# The Ending of Death Stranding



## 彐ildHunter (Jan 24, 2021)

I played this game one month before, and found the ending is depressing. Sam just delayed the inevitable, what's the point of avoid facing the problem, rather than soving it. 
What you guys think about the ending, dose there any solution to the inevitable distinction of humanity？


----------



## alexvss (Jan 24, 2021)

Two words for you: Princess Beach.





HA HA just kidding. I don't remember it clearly, but I agree with the fact that we must always fight. We have a saying here, "Hope is the last one to die." But I also think we should fight even without hope. You can't just sit and do nothing while the bad guys do their thing.
Another saying to you, "A good soldier dies firing".


----------



## 彐ildHunter (Jan 24, 2021)

alexvss said:


> Two words for you: Princess Beach.
> 
> 
> 
> ...


A sad fact: I could not open the youtube website due to the Internet Greatwall of our country.


----------



## alexvss (Jan 24, 2021)

彐ildHunter said:


> A sad fact: I could not open the youtube website due to the Internet Greatwall of our country.

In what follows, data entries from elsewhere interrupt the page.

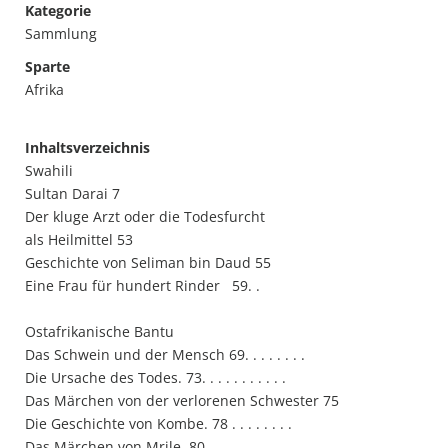
Kategorie
Sammlung
Sparte
Afrika
Inhaltsverzeichnis
Swahili
Sultan Darai 7
Der kluge Arzt oder die Todesfurcht
als Heilmittel 53
Geschichte von Seliman bin Daud 55
Eine Frau für hundert Rinder 59. .
Ostafrikanische Bantu
Das Schwein und der Mensch 69. . . . . . . .
Die Ursache des Todes. 73. . . . . . . . . . .
Das Märchen von der verlorenen Schwester 75
Die Geschichte von Kombe. 78 . . . . . . . .
Das Märchen von Mrile .80 . . . . . . . . . .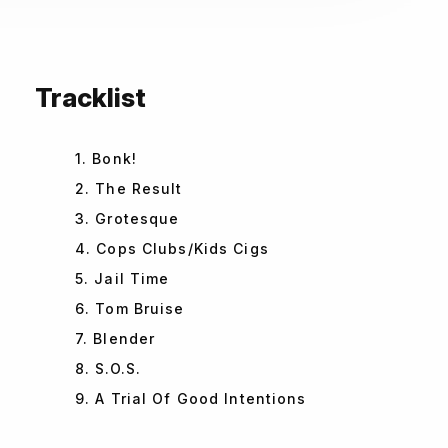
Tracklist
1. Bonk!
2. The Result
3. Grotesque
4. Cops Clubs/Kids Cigs
5. Jail Time
6. Tom Bruise
7. Blender
8. S.O.S.
9. A Trial Of Good Intentions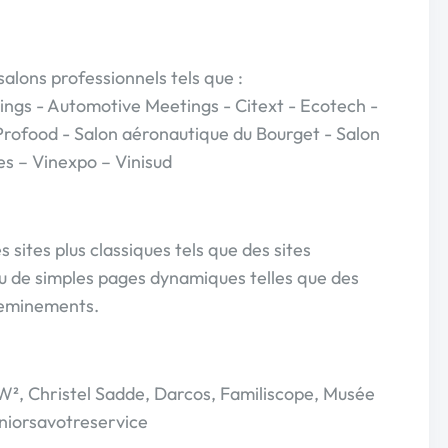
alons professionnels tels que :
ngs - Automotive Meetings - Citext - Ecotech -
Profood - Salon aéronautique du Bourget - Salon
es – Vinexpo – Vinisud
ites plus classiques tels que des sites
ou de simples pages dynamiques telles que des
heminements.
 AW², Christel Sadde, Darcos, Familiscope, Musée
eniorsavotreservice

Oh! So I'll describe it for you, if you don't remember: a youtuber laughs of the pun with Mario and Princess Peach.

I've been thinking about this thread. I'll have to say that I disagree if your opinion on the ending. I don't think the ending is depressing. The game overall is depressing, but the ending has some hope in it. The guy from The Walking Dead defeats the bad guys, the U.S. is united again and the masked guy becomes the president. It's hopeful.


----------



## Rodders (Sep 9, 2021)

I thought I'd bump this as I started playing Death Stranding over the weekend. Anyone else playing? 

I'm nowhere near the end and so far I've played just over five hours and am having some trouble getting wholly into it, but I am finding the story intriguing, if a little weird and dark in tone which makes me want to stick it out. I'm looking forward to getting my bike and I'm pleased to see that it gets a little shooty later on in the game.


----------